W.O. Bentley described Glen Kidston as "a born adventurer." He was rough, tough, sharp and as fearless as Birkin. He was one of the four core members and perhaps the most wealthly of the infamous Bentley Boys of the late 1920s. A former Lieutenant Commander in the Royal Navy, he specialised in narrow escapes. He was torpedoed twice during World War I and was the sole survivor from an early London to Paris airliner that crashed in fog, escaping from the burning aircraft by punching through the fuselage with his bare hands. He had succeeded in extracating himself from his submarine after being caught in mud on the sea bed and had also survived a major crash in the 1929 Isle of Man TT motorcycle race. But it was not all a matter of survival: he competed in numerous races and rallies and won at Le Mans in 1930 with Barnato.
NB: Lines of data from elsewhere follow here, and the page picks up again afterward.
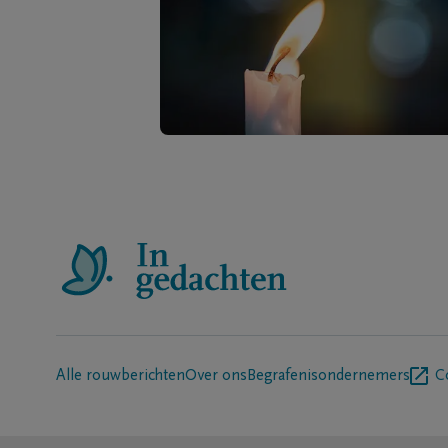
Alle rouwberichten
Over ons
Begrafenisondernemers
C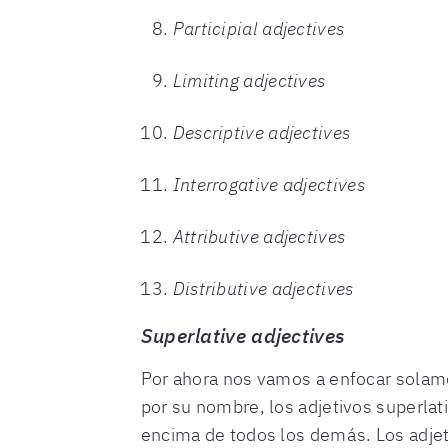
Participial adjectives
Limiting adjectives
Descriptive adjectives
Interrogative adjectives
Attributive adjectives
Distributive adjectives
Superlative adjectives
Por ahora nos vamos a enfocar solamen
por su nombre, los adjetivos superlat
encima de todos los demás. Los adjet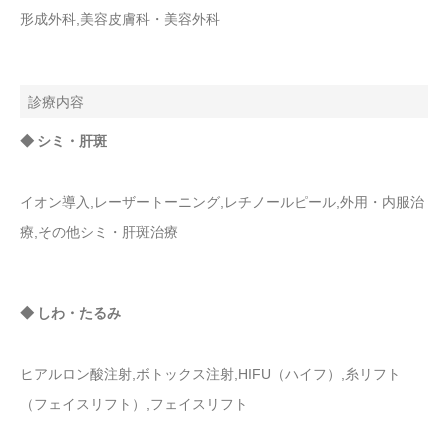
形成外科,美容皮膚科・美容外科
診療内容
◆ シミ・肝斑
イオン導入,レーザートーニング,レチノールピール,外用・内服治
療,その他シミ・肝斑治療
◆ しわ・たるみ
ヒアルロン酸注射,ボトックス注射,HIFU（ハイフ）,糸リフト
（フェイスリフト）,フェイスリフト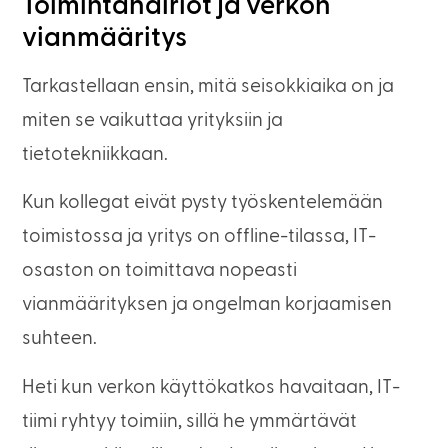
Toimintahäiriöt ja verkon
vianmääritys
Tarkastellaan ensin, mitä seisokkiaika on ja
miten se vaikuttaa yrityksiin ja
tietotekniikkaan.
Kun kollegat eivät pysty työskentelemään
toimistossa ja yritys on offline-tilassa, IT-
osaston on toimittava nopeasti
vianmäärityksen ja ongelman korjaamisen
suhteen.
Heti kun verkon käyttökatkos havaitaan, IT-
tiimi ryhtyy toimiin, sillä he ymmärtävät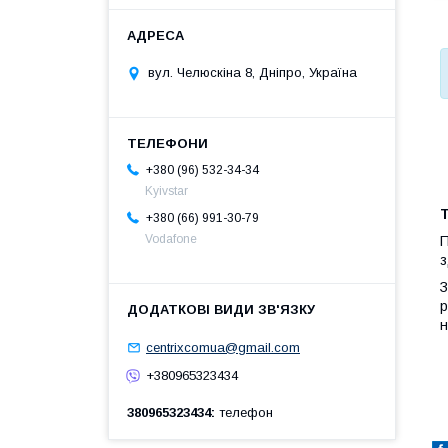
вул. Челюскіна 8, Дніпро, Україна
+380 (96) 532-34-34
Kyivstar
+380 (66) 991-30-79
Vodafone
П
з
З
р
н
centrixcomua@gmail.com
+380965323434
380965323434
телефон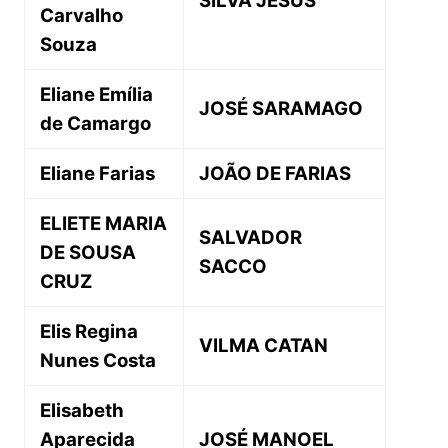
SILVA JESUS
Carvalho
Souza
Eliane Emília
JOSÉ SARAMAGO
de Camargo
Eliane Farias
JOÃO DE FARIAS
ELIETE MARIA
SALVADOR
DE SOUSA
SACCO
CRUZ
Elis Regina
VILMA CATAN
Nunes Costa
Elisabeth
Aparecida
JOSÉ MANOEL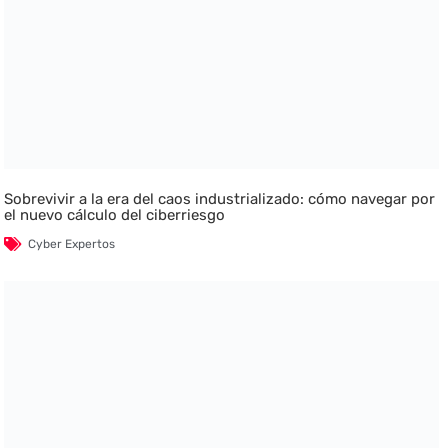
Sobrevivir a la era del caos industrializado: cómo navegar por
el nuevo cálculo del ciberriesgo
Cyber Expertos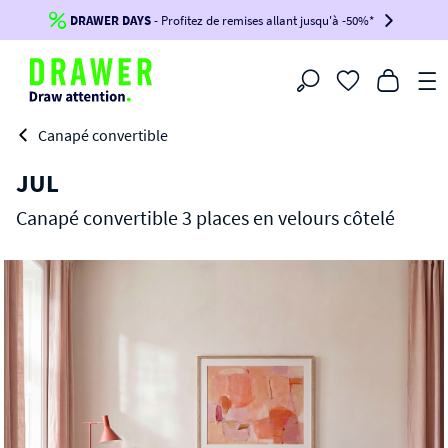
DRAWER DAYS
Jusqu'à
-100€*
- Profitez de remises allant jusqu'à -50%*
sur votre commande !
BIKINI30
BIKINI50
BIKINI100
Filtrer
-voir conditions en bas de page-
Canapé convertible
JUL
Canapé convertible 3 places en velours côtelé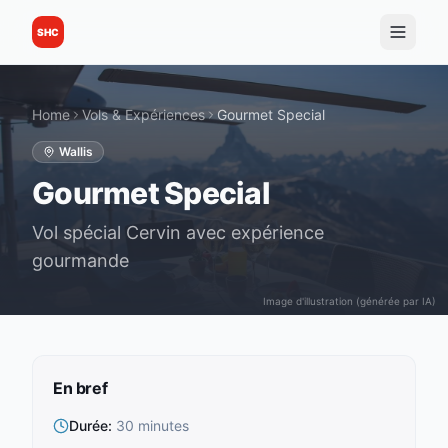
SHC
Home
Vols & Expériences
Gourmet Special
Wallis
Gourmet Special
Vol spécial Cervin avec expérience
gourmande
Image d'illustration (générée par IA)
En bref
Durée
:
30 minutes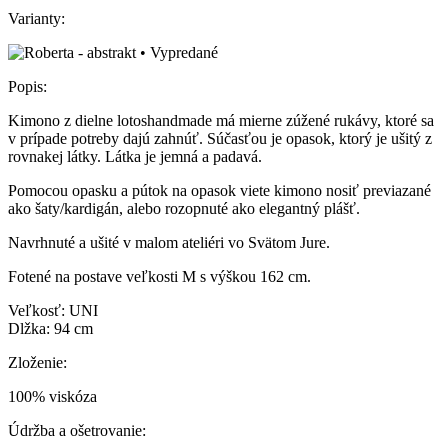
Varianty:
Popis:
Kimono z dielne lotoshandmade má mierne zúžené rukávy, ktoré sa
v prípade potreby dajú zahnúť. Súčasťou je opasok, ktorý je ušitý z
rovnakej látky. Látka je jemná a padavá.
Pomocou opasku a pútok na opasok viete kimono nosiť previazané
ako šaty/kardigán, alebo rozopnuté ako elegantný plášť.
Navrhnuté a ušité v malom ateliéri vo Svätom Jure.
Fotené na postave veľkosti M s výškou 162 cm.
Veľkosť: UNI
Dlžka: 94 cm
Zloženie:
100% viskóza
Údržba a ošetrovanie: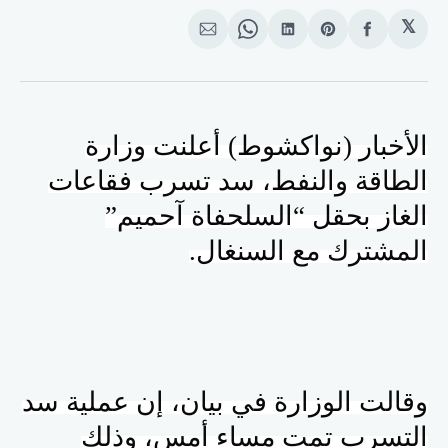
𝕏
انشر
Share
انشر
Share
انشر
على
on
على
on
على
الفيسبوك
Pinterest
لينكد
WhatsApp
الإيميل
إن
الأخبار (نواكشوط) أعلنت وزارة
الطاقة والنفط، سد تسرب فقاعات
الغاز بحقل “السلحفاة آحميم”
المشترك مع السنغال.
وقالت الوزارة في بيان، إن عملية سد
التسرب تمت مساء أمس، وذلك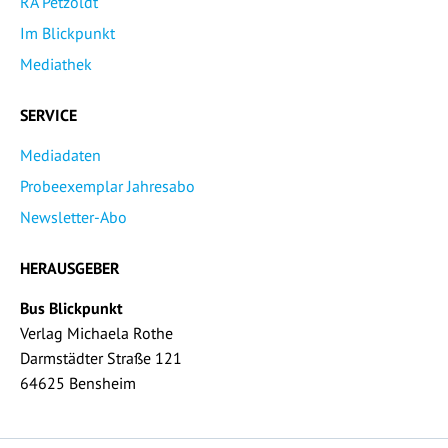
RA Petzoldt
Im Blickpunkt
Mediathek
SERVICE
Mediadaten
Probeexemplar Jahresabo
Newsletter-Abo
HERAUSGEBER
Bus Blickpunkt
Verlag Michaela Rothe
Darmstädter Straße 121
64625 Bensheim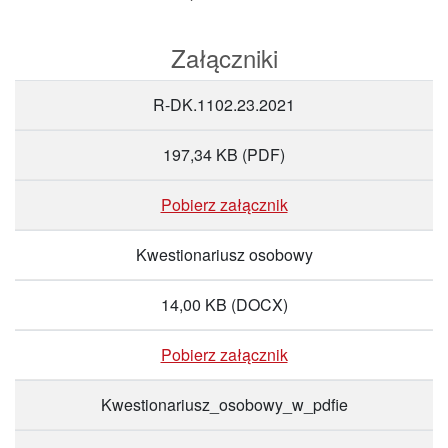
Załączniki
R-DK.1102.23.2021
197,34 KB
(PDF)
Pobierz załącznik
Kwestionariusz osobowy
14,00 KB
(DOCX)
Pobierz załącznik
Kwestionariusz_osobowy_w_pdfie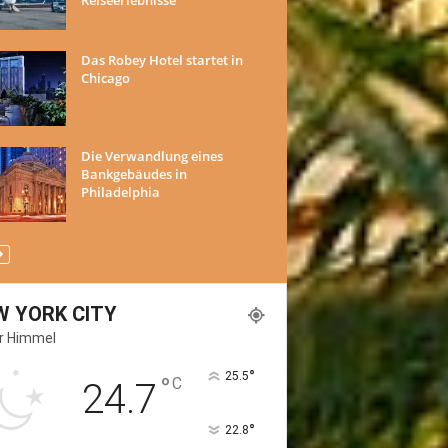
Das Robey Hotel startet in
Chicago
Die Verwandlung eines
Bankgebäudes in
Philadelphia
W YORK CITY
er Himmel
°
25.5
°
C
24.7
°
22.8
In April 1931, he completed a record breaking flight from Netheravon to Cape Town, completing the journey in just 6½ days, flying a specially adapted Lockheed Vega monoplane. Sadly he never to make the return trip as his luck finally ran out a year after his Le Mans victory when his overloaded De Havilland Moth biplane broke up in midair while flying through a dust storm over the Drakensberg mountains during a tour of South Africa. A memorial to him stands at the place where his aircraft crashed.